Monday marked the one year anniversary of the roof collapsing at the Metrodome.  One year after the shocking near-disaster took place, a number of Vikings players recounted their experiences and, courtesy of Viking Update, here they are their stories:

Ryan Longwell:  “The night before, we sat in a meeting and Coach (Leslie) Frazier said there are some leaks in the roof and there was a chance the game could be delayed, but we were told not to worry because the roof was structurally sound.  Those were the last parting words before we went to bed. When I got up and turned on the TV, I couldn’t believe what I was seeing. It’s not like it happened at midnight. It happened at 5 in the morning. People start showing up for the game about 7 a.m. and working down on the field. Our first bus gets there at 8. We weren’t that far off from potentially being right out where the roof collapsed. Then you started thinking about worst-case scenarios. That’s when it started getting scary.  At the end of the day, nobody died and nobody got hurt, so that’s a blessing.  You can’t help but wonder what could have happened, but I think everybody who was on that team was just thankful that it happened during the night and not when there were people down on that field doing their jobs that could have been hurt or even killed.”

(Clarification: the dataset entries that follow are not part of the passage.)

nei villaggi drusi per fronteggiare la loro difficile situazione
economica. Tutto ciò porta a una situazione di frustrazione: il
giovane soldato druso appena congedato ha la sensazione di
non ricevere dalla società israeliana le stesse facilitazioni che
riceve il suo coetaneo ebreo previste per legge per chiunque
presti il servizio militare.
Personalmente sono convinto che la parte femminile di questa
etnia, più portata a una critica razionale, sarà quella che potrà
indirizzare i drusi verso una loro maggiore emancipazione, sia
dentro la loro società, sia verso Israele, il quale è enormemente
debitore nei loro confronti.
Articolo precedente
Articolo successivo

Lorenzo Booker:  “We were told that the game was going to be pushed back because there was a bunch snow on the roof.  It hadn’t collapsed yet, but there was enough snow on the roof that they figured there was the possibility of hazard. They said they game would probably be pushed back to Sunday night or Monday, but it was still supposed to played at the Metrodome. It was a crazy few hours that next morning. We were told the roof had collapsed and that the Giants were stranded in Kansas City, so the game couldn’t be played that day. Everything got in motion over the next six or seven hours and that was when they came up with the idea of playing it in Detroit.”

Chris Kluwe:  “I woke up in the hotel and checked my phone and heard about it on Twitter.  I had considered that it could happen because it is an inflatable roof, but I always figured they would have precautions to prevent that from happening.”

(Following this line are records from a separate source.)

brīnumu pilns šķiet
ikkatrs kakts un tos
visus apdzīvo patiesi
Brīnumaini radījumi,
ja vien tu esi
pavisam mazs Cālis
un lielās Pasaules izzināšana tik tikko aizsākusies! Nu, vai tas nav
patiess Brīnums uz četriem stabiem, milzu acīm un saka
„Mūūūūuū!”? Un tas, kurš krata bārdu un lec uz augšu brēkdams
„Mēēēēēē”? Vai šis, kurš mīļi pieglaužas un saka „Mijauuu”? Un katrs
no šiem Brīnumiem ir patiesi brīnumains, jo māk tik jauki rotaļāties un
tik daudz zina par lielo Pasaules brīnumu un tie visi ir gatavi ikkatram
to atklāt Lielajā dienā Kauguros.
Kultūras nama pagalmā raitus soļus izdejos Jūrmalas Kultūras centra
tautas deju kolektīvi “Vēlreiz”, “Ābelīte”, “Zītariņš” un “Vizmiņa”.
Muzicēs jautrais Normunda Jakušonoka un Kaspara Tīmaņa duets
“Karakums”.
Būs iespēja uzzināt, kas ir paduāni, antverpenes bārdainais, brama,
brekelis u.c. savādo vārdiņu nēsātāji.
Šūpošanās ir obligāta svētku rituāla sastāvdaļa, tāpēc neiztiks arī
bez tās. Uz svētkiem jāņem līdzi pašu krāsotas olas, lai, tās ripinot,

Phil Loadholt:  “I woke up and had a text message from Jimmy Kennedy, he was always kind of the breaking-news guy on the team, telling me to turn on the TV.  I was in shock when I saw it. My first thought was that it could have really hurt somebody and, if it had happened (during a game), all we could have done was hope we were on the other side of the field.”

Erin Henderson:  “My mind was blown.  It was kind of like, ‘Now what?’ I guess we needed more stuff to deal with, as if we didn’t have enough already over the previous three months. You need to have a routine that you do week-in, week-out. We had seen a lot of distractions, but this one was off the page. We’re creatures of habit, so when that happened, we were all pretty lost as to what to do.”

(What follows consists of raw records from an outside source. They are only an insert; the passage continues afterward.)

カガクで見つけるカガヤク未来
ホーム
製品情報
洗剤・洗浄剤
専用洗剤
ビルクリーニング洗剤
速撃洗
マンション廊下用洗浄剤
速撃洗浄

Kenny Onatolu:  “I just thought it was crazy.  When I first saw it, I thought it was a trick like you see in the movies. Once I figured out this is for real, I was imagining what would have happened had we been in there when it happened. It would have been chaos. I just sat on my bed in the hotel watching it over and over, just shaking my head.”

Charlie Johnson (who was with the Colts):  “I didn’t find out about it until the next day after practice.  I knew the stadium was old, but I thought the technology or architecture would be better because it’s in Minnesota and you expect a lot of snow here. You would have thought it would have been a little stronger. When I saw the video on SportsCenter, I couldn’t believe it.”